## [What you should do]
Across the records below, report how many lines include the word "Bemposta", stating the number alone.

Page-level text extractions:
§
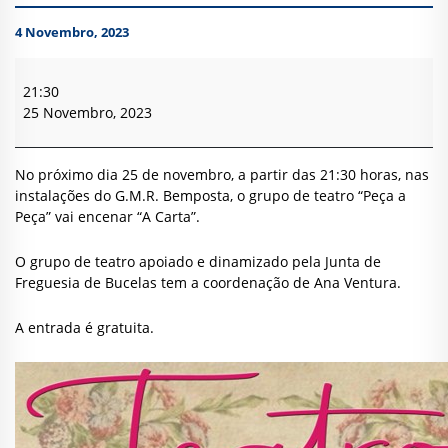
4 Novembro, 2023
Teatro
–
21:30
Grupo
25 Novembro, 2023
Peça
a
Peça
No próximo dia 25 de novembro, a partir das 21:30 horas, nas
–
instalações do G.M.R. Bemposta, o grupo de teatro “Peça a
Bemposta
Peça” vai encenar “A Carta”.
O grupo de teatro apoiado e dinamizado pela Junta de
Freguesia de Bucelas tem a coordenação de Ana Ventura.
A entrada é gratuita.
§
## [Exercise result]
2